在舞蹈教育中,史汀生(1997),林德维斯特(2001)和吴(2005)特别关注舞蹈教育中的游戏形势.史汀生和中学生一起进行她的研究.史汀生推测了在青春期舞蹈学生的观念,学习和玩乐并不互相排斥,而教学者需要通过给予学生选择,自主和一种控制的感觉来培养他们在学习过程中的内在享受.这样,更可能激发学生的积极性,而不是仅仅依靠老师自己来把舞蹈变得有趣(1997,第65页).

林德维斯特的研究理论是基于维果斯基的游戏理论.根据这样观点,比才创造了一个含义:儿童的游戏包括有关危险与安全,劣势与优势,限制与自由权势与平等等项目等为了创造意义,游戏应该被认为是一个孩子们经验的诠释(林德维斯特,2001,第43页).在她的观点里面,她花了很多心思来思考怎么把舞蹈教育的本质和游戏分开,甚至和戏剧和其他艺术形式分开.她说,孩子们喜爱上舞蹈课,且他们觉得跳舞和游戏之间没有什么不同;并且戏剧性的,虚构的,叙事的因素对他们来说是有意义的,他们对这些非常感兴趣(第49页,也可详见林德维斯特,1995).吴(2005)在台湾一个三年级舞蹈教育设置的研究和上述一致.为了在她的舞蹈教育实践中增强教育学联系和相互主观性,她给予学生很多的课程决定权.这种情况下,孩子们的游戏意愿丝毫没有松懈并无处不在.

我的博士研究以舞蹈教育中对话的可能性为中心(安蒂拉,2003),与史汀生,林德维斯特,和吴德要指向同一个方向,那就是舞蹈教育能更紧密的和游戏联系在一起.在我的研究里,我也关注日常生活中实际情况的自发的,没有任何压力的游戏或者游戏是否是他们本质里的基本对话:

这种基于生命表现的游戏,也许是一个直接的,令孩子们满意的方法去和其他人和世界相关联.我想问一下:游戏在促进儿童往好的方面发展上能否成 为教育存在的一个关键呢?(第56页)
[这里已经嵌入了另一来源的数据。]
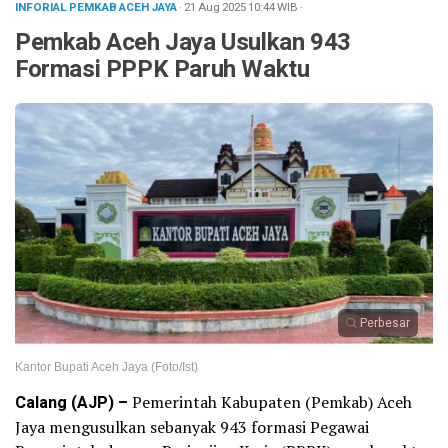
INFORIAL PEMKAB ACEH JAYA
· 21 Aug 2025
10:44
WIB
·
Pemkab Aceh Jaya Usulkan 943
Formasi PPPK Paruh Waktu
Perbesar
Kantor Bupati Aceh Jaya (Foto/Ist)
Calang (AJP) –
Pemerintah Kabupaten (Pemkab) Aceh
Jaya mengusulkan sebanyak 943 formasi Pegawai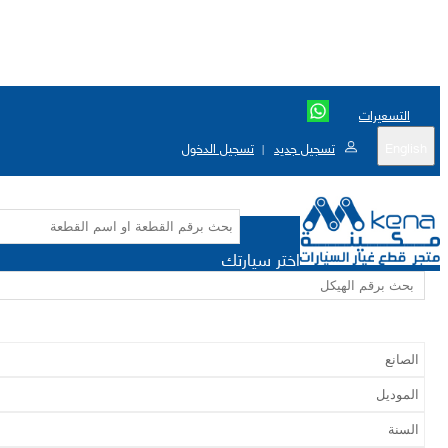
التسعيرات
English
تسجيل جديد
تسجيل الدخول
|
اختر سيارتك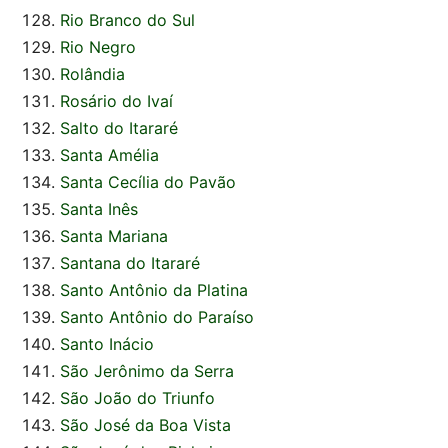
Rio Branco do Sul
Rio Negro
Rolândia
Rosário do Ivaí
Salto do Itararé
Santa Amélia
Santa Cecília do Pavão
Santa Inês
Santa Mariana
Santana do Itararé
Santo Antônio da Platina
Santo Antônio do Paraíso
Santo Inácio
São Jerônimo da Serra
São João do Triunfo
São José da Boa Vista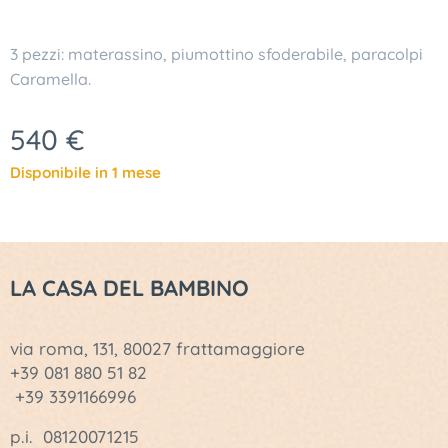
3 pezzi: materassino, piumottino sfoderabile, paracolpi
Caramella.
540
€
Disponibile in 1 mese
LA CASA DEL BAMBINO
via roma, 131, 80027 frattamaggiore
+39 081 880 51 82
+39 3391166996
p.i. 08120071215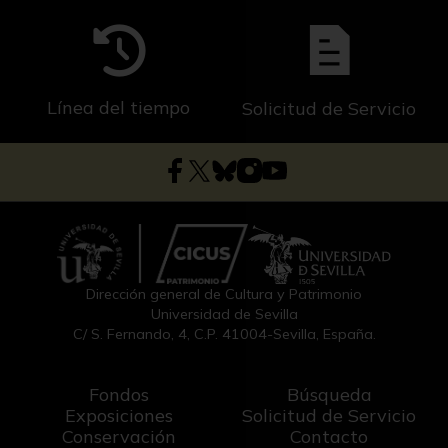
Línea del tiempo
Solicitud de Servicio
Dirección general de Cultura y Patrimonio
Universidad de Sevilla
C/ S. Fernando, 4, C.P. 41004-Sevilla, España.
Fondos
Búsqueda
Exposiciones
Solicitud de Servicio
Conservación
Contacto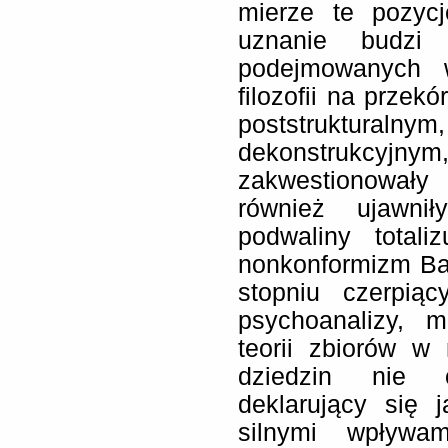
mierze te pozycj
uznanie budzi
podejmowanych w
filozofii na prze
poststrukturaln
dekonstrukcy
zakwestionowały
również ujawnił
podwaliny total
nonkonformizm Ba
stopniu czerpiąc
psychoanalizy, 
teorii zbiorów w
dziedzin nie o
deklarujący się 
silnymi wpływa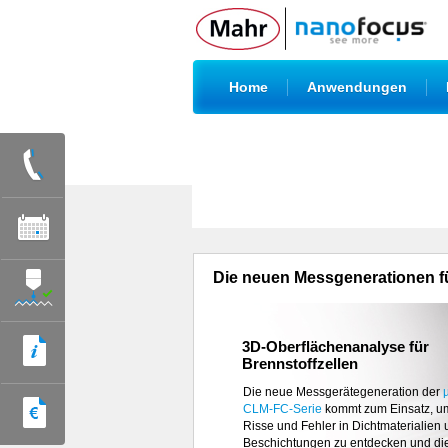
|
|
Home
Anwendungen
Die neuen Messgenerationen f
3D-Oberflächenanalyse für
Brennstoffzellen
Mit dem
µsprint C3x
präsentiert Nano
neueste Ausbaustufe des Highspeed-
Die neue Messgerätegeneration der
Sensors. Bei
CLM-FC-Serie
10-fach höherer axialer
kommt zum Einsatz, um
Auflösung und einer lateralen Auflö
Risse und Fehler in Dichtmaterialien 
0,5 µm
Beschichtungen zu entdecken und di
erfasst µsprint C3x mit seinen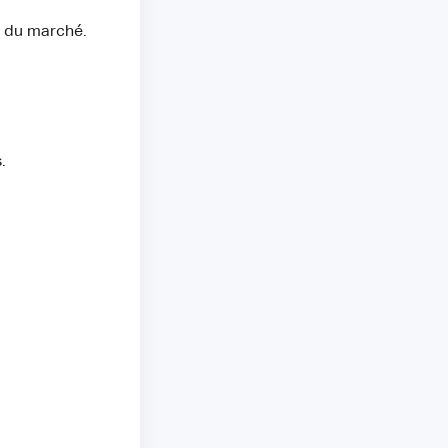
s du marché.
.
如果我们要提升游戏在舞蹈教育中的意义,我们可能要从文化观,特别是它的审美本质和也艺术的联系方面来考虑游戏的概念.我已经描述了赫伊津哈在这个问题上的观点.一个更当代的解释来自于毛利森(1998)的证实和赫伊津哈的主张.他讲到,游戏从根本上依赖于儿童的参与和行动,是由他们在表达形式,审美技巧,组织形式,舞台演出和表现等方面获得的技能决定的.游戏的环境的基础是一个超个人文化空间的存在(第13-14页).
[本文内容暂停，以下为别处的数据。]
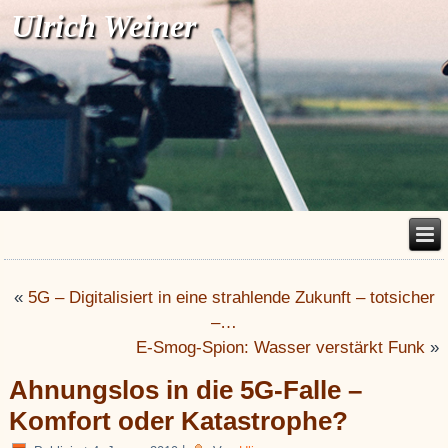
Ulrich Weiner
«
5G – Digitalisiert in eine strahlende Zukunft – totsicher
–…
E-Smog-Spion: Wasser verstärkt Funk
»
Ahnungslos in die 5G-Falle –
Komfort oder Katastrophe?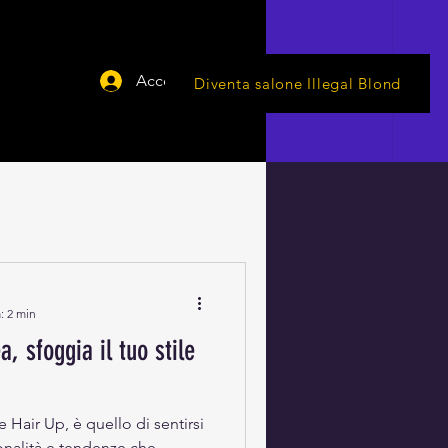
Accedi
Diventa salone Illegal Blond
: 2 min
, sfoggia il tuo stile
Hair Up, è quello di sentirsi
rsonalità e tendenze che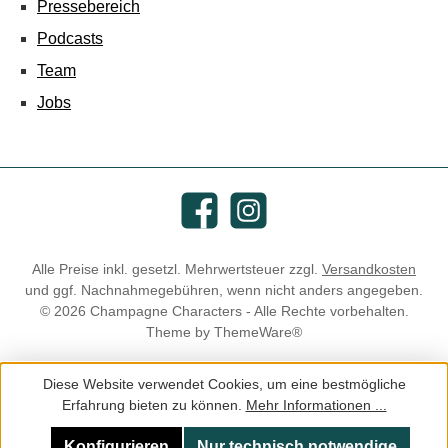
Pressebereich
Podcasts
Team
Jobs
Facebook
Instagram
Alle Preise inkl. gesetzl. Mehrwertsteuer zzgl.
Versandkosten
und ggf. Nachnahmegebühren, wenn nicht anders angegeben.
© 2026 Champagne Characters - Alle Rechte vorbehalten.
Theme by
ThemeWare®
Diese Website verwendet Cookies, um eine bestmögliche
Erfahrung bieten zu können.
Mehr Informationen ...
Konfigurieren
Nur technisch notwendige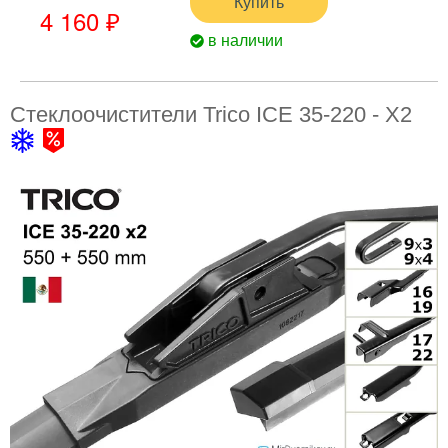
Купить
4 160 ₽
в наличии
Стеклоочистители Trico ICE 35-220 - X2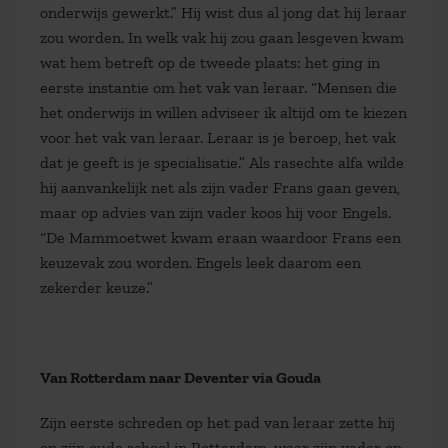
onderwijs gewerkt.” Hij wist dus al jong dat hij leraar
zou worden. In welk vak hij zou gaan lesgeven kwam
wat hem betreft op de tweede plaats: het ging in
eerste instantie om het vak van leraar. “Mensen die
het onderwijs in willen adviseer ik altijd om te kiezen
voor het vak van leraar. Leraar is je beroep, het vak
dat je geeft is je specialisatie.” Als rasechte alfa wilde
hij aanvankelijk net als zijn vader Frans gaan geven,
maar op advies van zijn vader koos hij voor Engels.
“De Mammoetwet kwam eraan waardoor Frans een
keuzevak zou worden. Engels leek daarom een
zekerder keuze.”
Van Rotterdam naar Deventer via Gouda
Zijn eerste schreden op het pad van leraar zette hij
op zijn oude school in Rotterdam, waar zijn vader op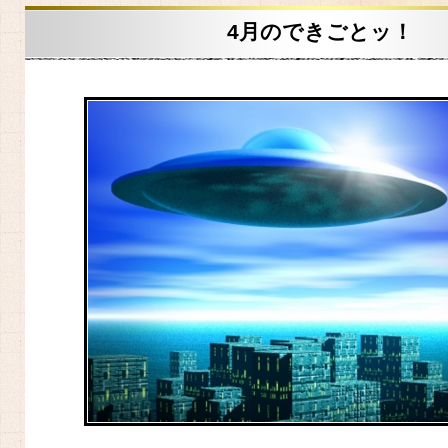
4月のできごとッ！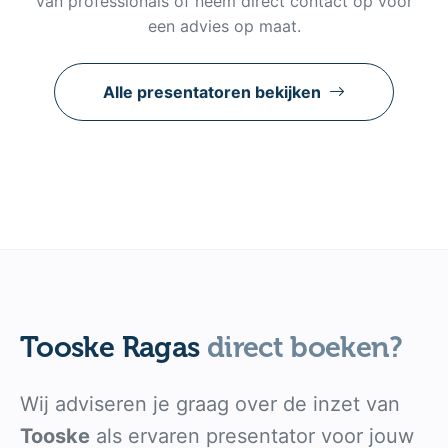
van professionals of neem direct contact op voor
een advies op maat.
Alle presentatoren bekijken
Tooske Ragas
direct boeken?
Wij adviseren je graag over de inzet van
Tooske
als ervaren presentator voor jouw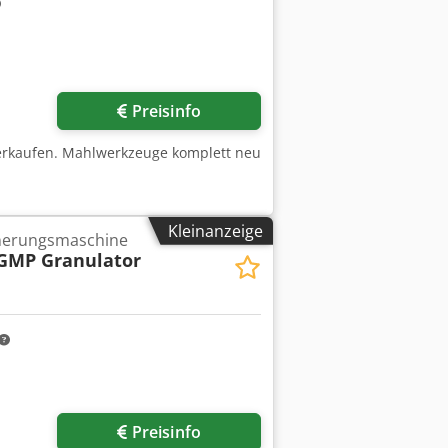
Preisinfo
erkaufen. Mahlwerkzeuge komplett neu
Kleinanzeige
inerungsmaschine
GMP Granulator
Preisinfo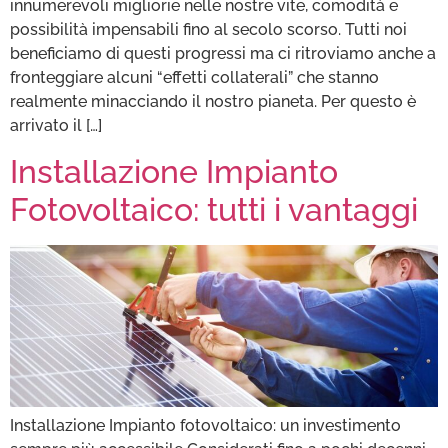
innumerevoli migliorie nelle nostre vite, comodità e
possibilità impensabili fino al secolo scorso. Tutti noi
beneficiamo di questi progressi ma ci ritroviamo anche a
fronteggiare alcuni “effetti collaterali” che stanno
realmente minacciando il nostro pianeta. Per questo è
arrivato il […]
Installazione Impianto
Fotovoltaico: tutti i vantaggi
Installazione Impianto fotovoltaico: un investimento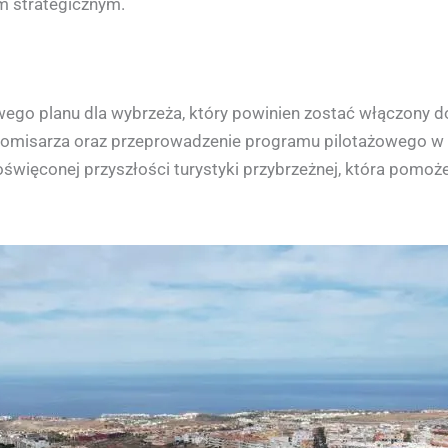
 strategicznym.
go planu dla wybrzeża, który powinien zostać włączony do
komisarza oraz przeprowadzenie programu pilotażowego w 
święconej przyszłości turystyki przybrzeżnej, która pomoż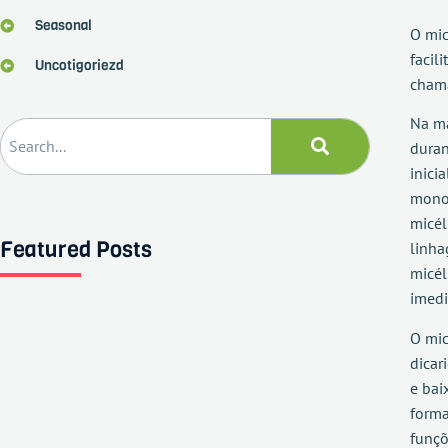
Seasonal
O mic
facil
Uncotigoriezd
chama
Na ma
duran
inici
monoc
micél
Featured Posts
linha
micél
imedi
O mic
dicar
e bai
forma
funçõ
儿童通过参与游戏来实践这些技能.毛利森要求在游戏中“你得即兴表演的特别好,拥有即兴表演,创作,捕捉片刻,将联系付诸实践的能力.这不仅要求天分,更多的是要达到非常的熟练.”(1998,第14–15页)更深一层的,他要求儿童的游戏总是通过审美技巧来组织和形成.毛利森建议,我们把我们将关注从游戏的功利性转到游戏本身就是一个有意义的事情上.然而他指出,“如果那时候产生很多副作用,比如说以职业能力素质的形式,那又是另外一个问题了”(1998,第32页)这种推论有可能会对舞蹈教学者将学生作为欣赏的主体上有帮助,也就是说将舞蹈教学从预先定义的目标和内容中颠覆,成为庞德指出的萌发式课程,我们也可以将其看作是以课程为模型,而不是以课程为线性方式的后现代课程(详见多尔,1993).凯伦.庞德和他的同事(1994b,1997a,1997b,2001,庞德和理查德,2006)的研究也显示当孩子们被给予课程制作决策权的时候,他们愿意构造具体的故事和抽象意义上的表达.
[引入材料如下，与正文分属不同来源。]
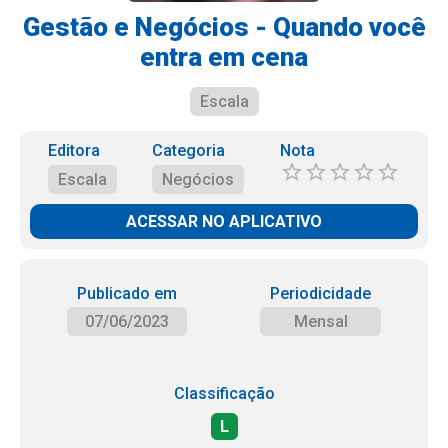
Gestão e Negócios - Quando você
entra em cena
Escala
Editora
Categoria
Nota
Escala
Negócios
ACESSAR NO APLICATIVO
Publicado em
Periodicidade
07/06/2023
Mensal
Classificação
L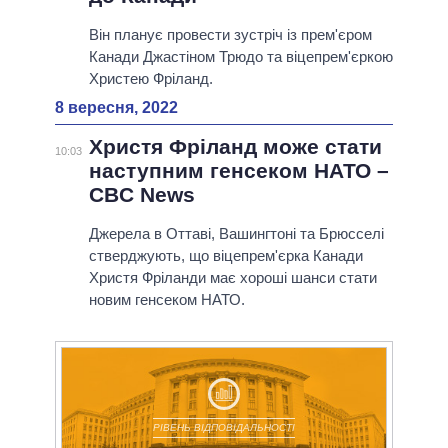
Він планує провести зустріч із прем'єром
Канади Джастіном Трюдо та віцепрем'єркою
Христею Фріланд.
8 вересня, 2022
Христя Фріланд може стати
10:03
наступним генсеком НАТО –
CBC News
Джерела в Оттаві, Вашингтоні та Брюсселі
стверджують, що віцепрем'єрка Канади
Христя Фріланди має хороші шанси стати
новим генсеком НАТО.
РІВЕНЬ ВІДПОВІДАЛЬНОСТІ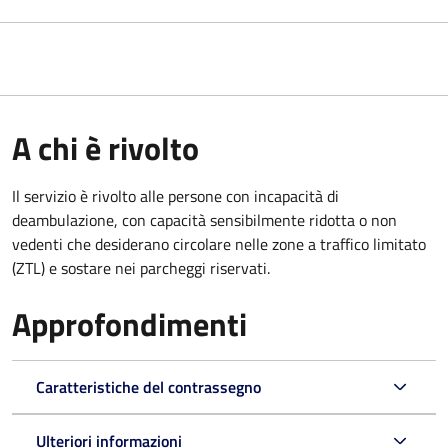
A chi è rivolto
Il servizio è rivolto alle persone con incapacità di
deambulazione, con capacità sensibilmente ridotta o non
vedenti che desiderano circolare nelle zone a traffico limitato
(ZTL) e sostare nei parcheggi riservati.
Approfondimenti
Caratteristiche del contrassegno
Ulteriori informazioni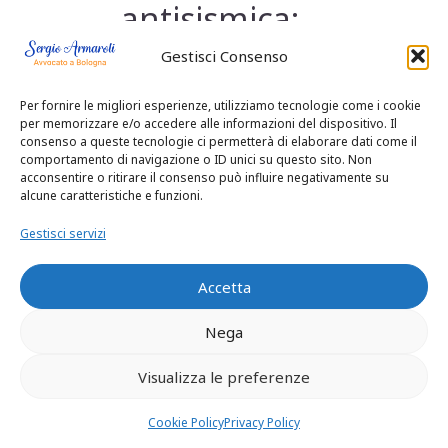
antisismica;
errori di
Gestisci Consenso
impermeabilizza
Per fornire le migliori esperienze, utilizziamo tecnologie come i cookie
per memorizzare e/o accedere alle informazioni del dispositivo. Il
consenso a queste tecnologie ci permetterà di elaborare dati come il
zione;
comportamento di navigazione o ID unici su questo sito. Non
acconsentire o ritirare il consenso può influire negativamente su
alcune caratteristiche e funzioni.
cattiva posa
Gestisci servizi
degli impianti.
Accetta
Come farsi pagare
Nega
danni impresa edile
Visualizza le preferenze
Bologna: il primo
Cookie Policy
Privacy Policy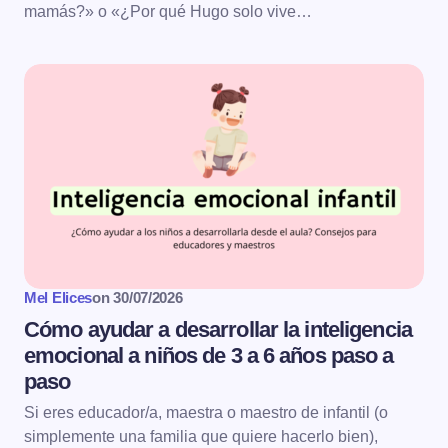
mamás?» o «¿Por qué Hugo solo vive…
Mel Elices
on
30/07/2026
Cómo ayudar a desarrollar la inteligencia
emocional a niños de 3 a 6 años paso a
paso
Si eres educador/a, maestra o maestro de infantil (o
simplemente una familia que quiere hacerlo bien),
课程的构架有助于将自然生成的内容放到一个结构或模型里,同时启发这个结构里不同的元素互相关联.然而从儿童文化观点上看,这种构架不应该支配这个结构里的所有点,更不意味着架构里的每一个个体创造.

从这个观点我们看出,儿童文化观对舞蹈教育的靠近并不见得会导致胡乱的和散漫的行为.恰恰相反,它的目标和内容将通过儿童在积极参与和创造中相互进行影响显露和批判出来.“老练的自发性”就像是一个对这样一个舞蹈教育入门适当的比喻,因为艺术中的即兴创作包括技能,知识,灵敏度和相互作用.

虽然很多舞蹈教育者对这个艺术和发展目标给予很高的评价,但这可能是一条“弯曲的路”.因此,选择这条路是一个挑战,也很有风险.选择这一路径的同时要意识到可能的损益.像史汀生说的“每个选择都会带来后果,有好有坏”(2001,第28页).因此,一切都取决于我们评估的对象:我们想教育什么样的人和舞者,我们欣赏什么样的艺术,和我们想要推进什么样的研究.